Yıkıntıların Ortasındaki Malatya’da Eğitim

Geldi mi gelecek mi derken Eylül kapımızı çaldı. Eylül ayıdır veliyi, öğrenciyi ve öğretmeni telaşe veren. Sadece onları değil tabi bir de kırtasiyecisi var, kitapçısı ve tabii formacısı da..

Tüm gruplara Eylül okul hazırlığı yapın derken tabi depremden de bir haber olsa gerek.

6 Şubat bu kentte sadece çocukların ikinci dönem olan eğitim öğretimlerini almadı. Aynı zamanda birkaç ay sonra başlayacak olan yeni dönemlerini de elinden aldı.

Deprem kışın ortasında yıkacağını yıkıp diğerlerini de yıkılmak üzere bırakıp kenara çekildi.

***BARINMA***

Şimdi birkaç gün sonra okullar açılacak açılmasına ama ne heyecan kaldı ne de istek. Her ne kadar çözüldüğü söylense de Malatya’da hala en büyük sorunların başında barınma geliyor. İnsanlar hala çadırlarda ya da kendi imkanlarıyla yaptıkları baraka tipi yerlerde yaşıyor.

***ULAŞIM***

Kentte ulaşım deseniz yok denecek kadar az. Otobüslerle yıkım araçları köşe kapmaca oynuyor. Hangi sokağa girseler yıkım, toz, toprak vs vs.

***GÜVENLİK***

Malatya’da belki abarttığımı düşüneceksiniz ama bence önemli bir güvenlik sorunu da var aynı zamanda. Sadece komşu illerden diyemiyorum Türkiye’nin dört bir tarafından nakliyecisinden tadilatçısına kadar usta, işçi, taksici ne ararsan hepsi resmen Malatya’ya akın etmiş durumda. Artık kendi memleketimize yabancı olduk kaldık. Haliyle bu durumda insanda bir korku yaratmıyor değil.

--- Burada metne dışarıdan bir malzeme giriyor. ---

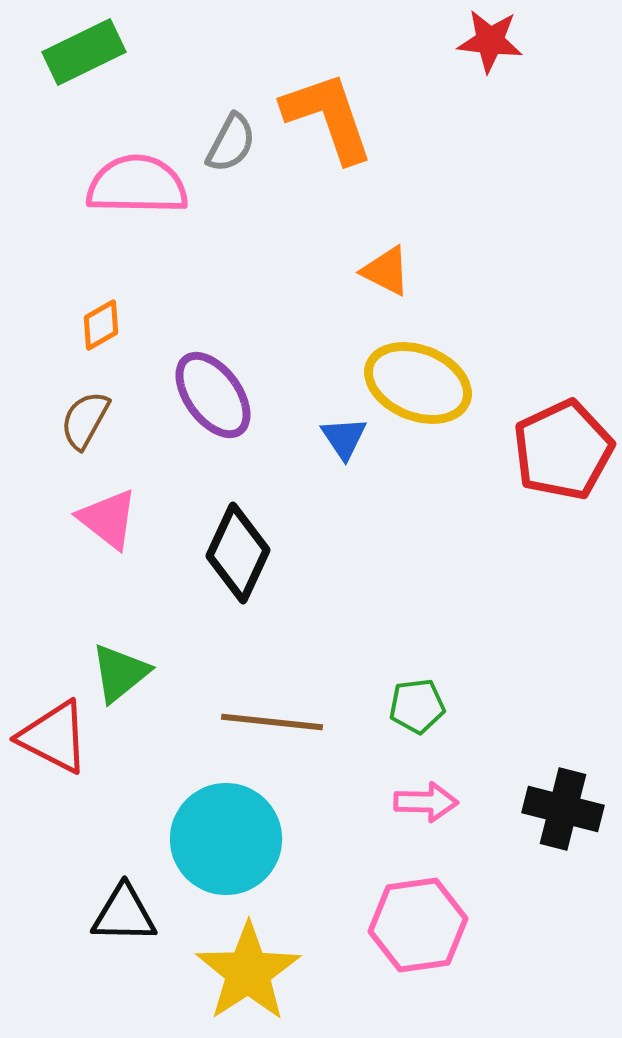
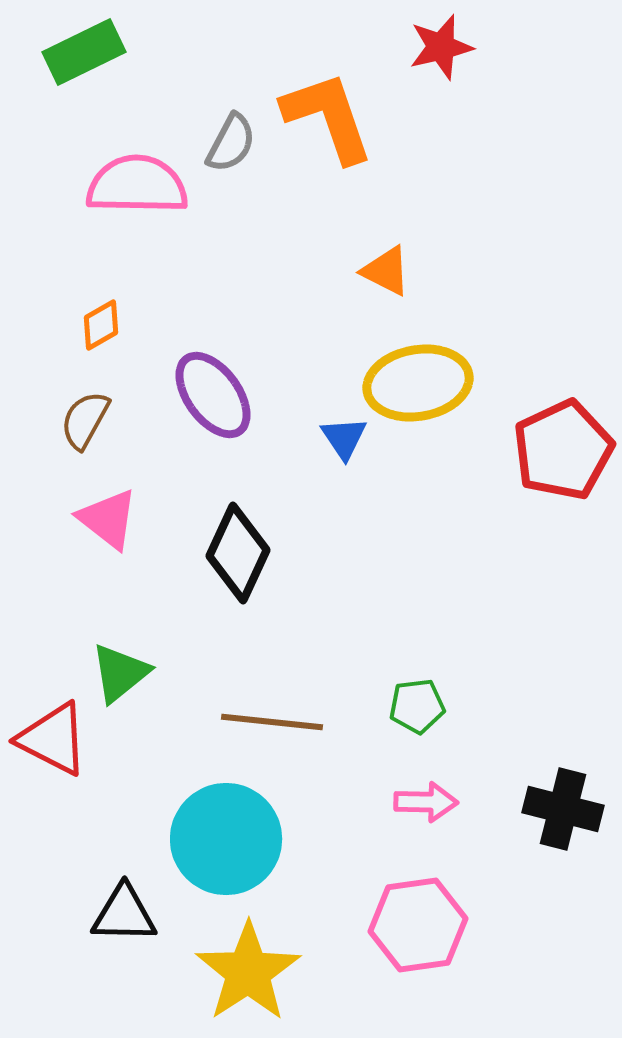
red star: moved 49 px left, 6 px down; rotated 20 degrees counterclockwise
yellow ellipse: rotated 32 degrees counterclockwise
red triangle: moved 1 px left, 2 px down
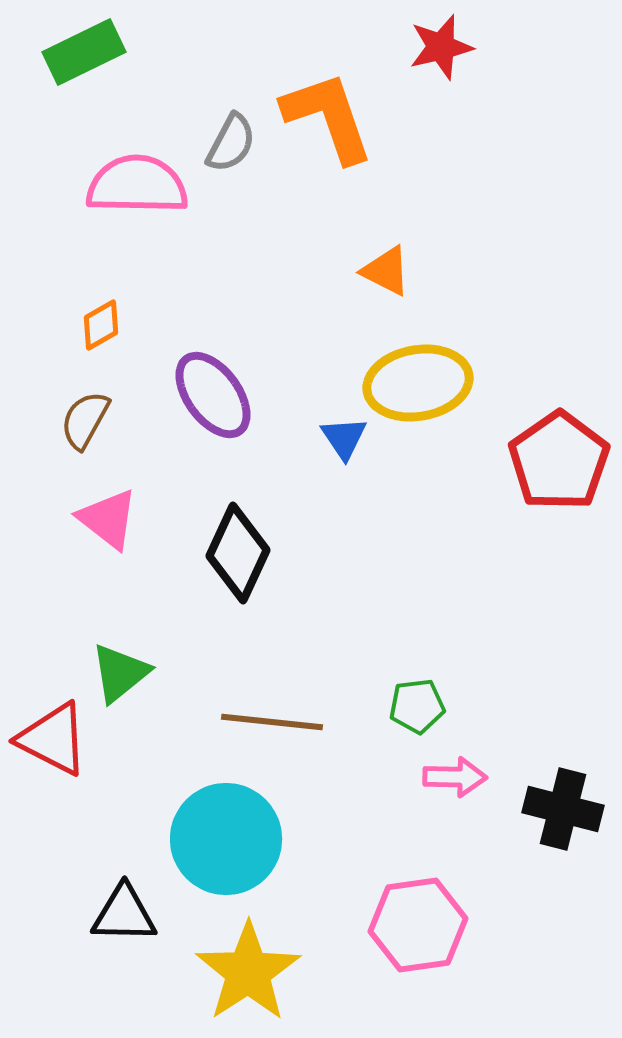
red pentagon: moved 4 px left, 11 px down; rotated 10 degrees counterclockwise
pink arrow: moved 29 px right, 25 px up
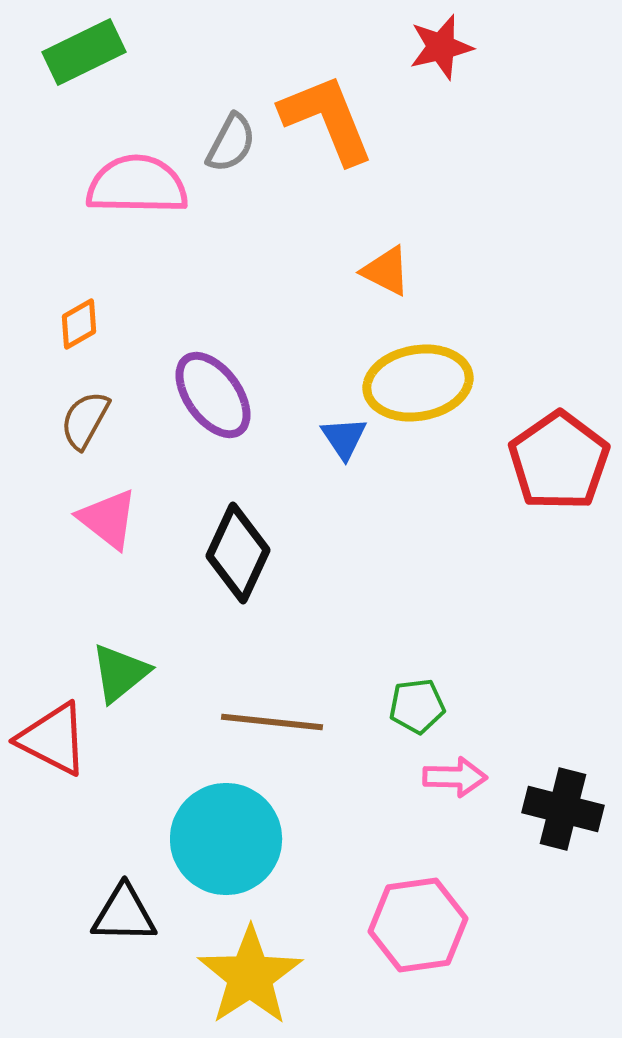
orange L-shape: moved 1 px left, 2 px down; rotated 3 degrees counterclockwise
orange diamond: moved 22 px left, 1 px up
yellow star: moved 2 px right, 4 px down
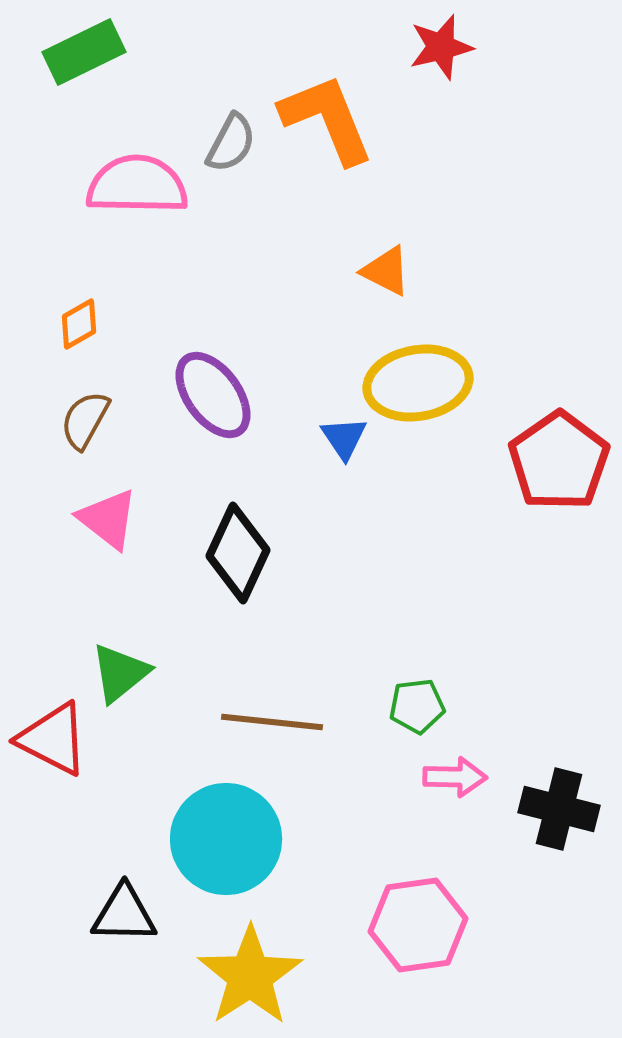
black cross: moved 4 px left
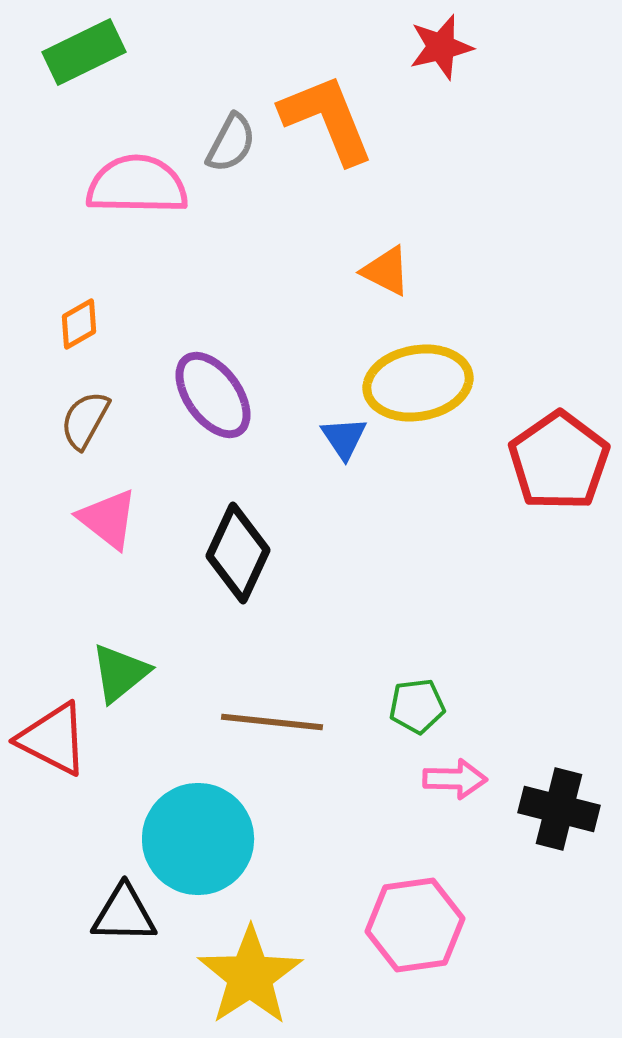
pink arrow: moved 2 px down
cyan circle: moved 28 px left
pink hexagon: moved 3 px left
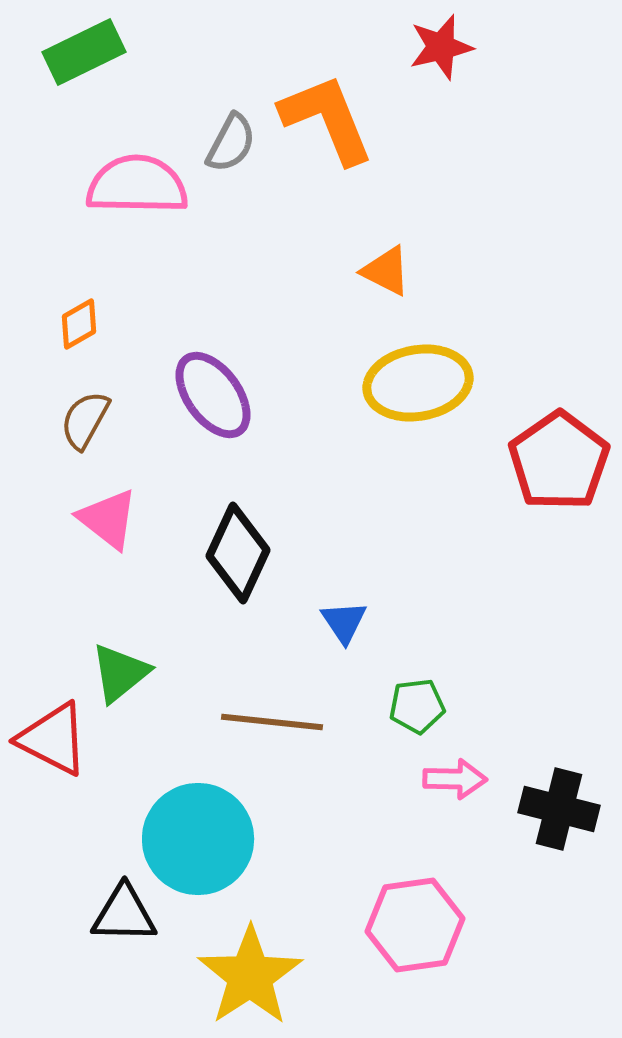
blue triangle: moved 184 px down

Bunun gibi sayılabilecek şey var.Şimdi bunların gölgesinde nasıl bir eğitim olabilir insan bir kez değil iki kez düşünüyor. Buraya gelen öğretmende öğrenci de endişeli sayın yetkililer. Ekonomik pahalılık desen zaten almış başını gidiyor. Öğretmeninden velisine kimsenin ne kiraya ne de temel gıda maddelerine oluşacak hali kalmadı. Et orada dursun artık bir meyve, marul, yumurta lükse girer oldu.